PROBLEM TO WORK ON
Look through the data below for the string "Como", and copy every line where it turns up.
##############################
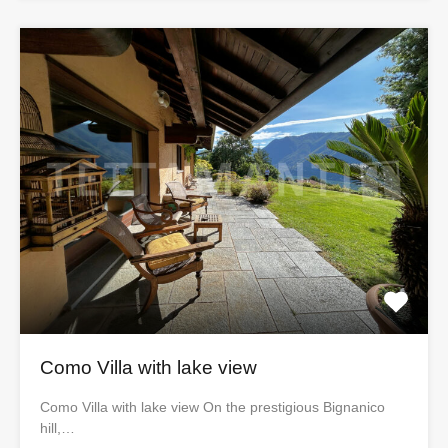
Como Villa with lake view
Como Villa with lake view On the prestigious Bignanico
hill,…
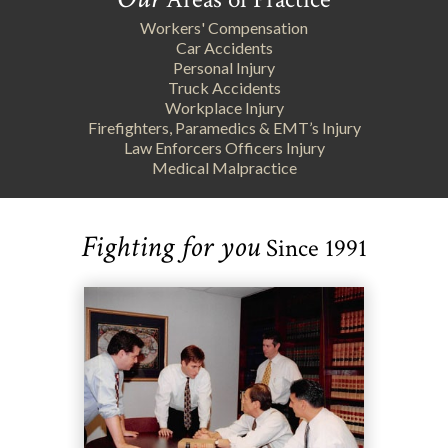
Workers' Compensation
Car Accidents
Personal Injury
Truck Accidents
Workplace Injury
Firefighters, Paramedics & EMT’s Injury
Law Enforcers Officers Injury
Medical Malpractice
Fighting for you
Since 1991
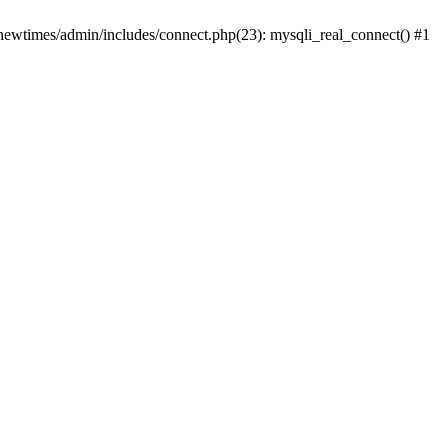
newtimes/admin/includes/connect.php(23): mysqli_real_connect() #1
##############################
COMPLETED TASK
Como Villa with lake view
Como Villa with lake view On the prestigious Bignanico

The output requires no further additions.